Walking into Rep. David McKinley’s (R-W.Va.) office, the
first thing a visitor notices is the life-size poster above his couch of coal
miner James Brandon and his young daughter, Kailee.

“I’m looking out for this guy right here,” McKinley said,
pointing to the poster.

“When I came to Washington, I found out that the mining
industry did not have very much respect and these individuals were treated as
numbers and I’m trying to personalize it for anyone who comes into the office.”

{mosads}“This coal miner, he’s real. He’s a human being. He’s a
father, a brother, an uncle, a neighbor, the guy who sits in front of you in
church. He’s not just a statistic.”

McKinley’s district is in coal country and the proud
seventh-generation West Virginian is fighting to protect it.

“People don’t understand if they’ve never been in a coal
mine,” McKinley said. “This guy has to crawl on his hands and knees all day
long for weeks and months on end until he gets that coal, just so you and I can
go home and have electricity and turn on our air conditioning … I want them to
be held with a higher esteem here in Congress.”

One way that McKinley has tried to raise the profile of coal
is through H.R. 2273, the Coal Residuals Reuse and Management Act. That bill
passed the House in October 2011, but never got a vote in the Senate.

As a way to force the issue, McKinley tried to instruct the
highway and transportation conferees to consider it. But that, too, failed.
McKinley remains undeterred. 

“I didn’t come here to just push it and lose it,” he said.

The measure would have instructed coal-burning power plants
to reuse the coal ash — or fly ash — that is produced from burning the coal in
other products.

“Fly ash is an unavoidable byproduct of burning coal. When
you burn coal, you get ash, just like if you throw a log on the fireplace. The
question for the utility companies is, ‘What do they do with the ash?’ ”
McKinley said.

“American ingenuity at its best found that you can mix it
into compounds and make drywall, ceramic tile, bowling balls, ceramic counter
tops, cosmetics and toothpaste. But the biggest use of it has been in

McKinley said the coal ash recycling industry already
employs more than 300,000 workers, and that’s with just 40 percent of coal ash
being reused.

“This was a jobs bill,” McKinley said. “What we were doing
was allowing it to be used in concrete so we could pour more roads. If we pave
more roads, we hire more people. If we build more bridges, we’re going to hire
more people — it’s a jobs bill. But they got caught up in their ideology and
war [on coal], so we lost that. But we’ll come back another way.”

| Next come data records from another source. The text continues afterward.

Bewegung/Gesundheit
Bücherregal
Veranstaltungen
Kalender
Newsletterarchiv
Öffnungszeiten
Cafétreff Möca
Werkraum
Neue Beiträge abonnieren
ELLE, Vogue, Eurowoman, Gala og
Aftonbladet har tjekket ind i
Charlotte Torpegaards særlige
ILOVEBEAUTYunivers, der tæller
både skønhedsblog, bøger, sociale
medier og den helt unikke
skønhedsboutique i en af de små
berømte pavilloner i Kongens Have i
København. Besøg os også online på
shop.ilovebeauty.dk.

McKinley said one reason his bill failed was because the
Environmental Protection Agency (EPA) has tried to scare lawmakers into
thinking that coal ash is hazardous, despite the results from EPA studies done
during the Clinton administration that say it isn’t.

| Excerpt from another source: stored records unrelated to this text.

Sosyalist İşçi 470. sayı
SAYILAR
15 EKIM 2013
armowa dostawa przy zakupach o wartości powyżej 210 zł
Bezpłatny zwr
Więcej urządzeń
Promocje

“I don’t want to do away with the EPA. There are a lot of
scientists there [who] are probably well intended, but right now I think it’s
become something of a rogue group caught up by issues of ideology rather than
science,” McKinley said.

“The science is very clear on things like fly ash and the
mercury and arsenic levels in that, it’s very comparable to what you’d find in
your backyard. We don’t consider our backyards toxic, but in Washington, people
use that word toxic inappropriately because they’re not scientifically trained
and it’s a scare tactic.

“The best way I can counter it is, ‘Do you consider the
apple juice you buy in the super market toxic because apple juice has arsenic
in it?’ It’s just a trace element, but it’s there. And there’s just a trace
element of mercury in coal, but that’s toxic and apple juice is not. It’s
inconsistent because we don’t have a war on apples, we have a war on coal.”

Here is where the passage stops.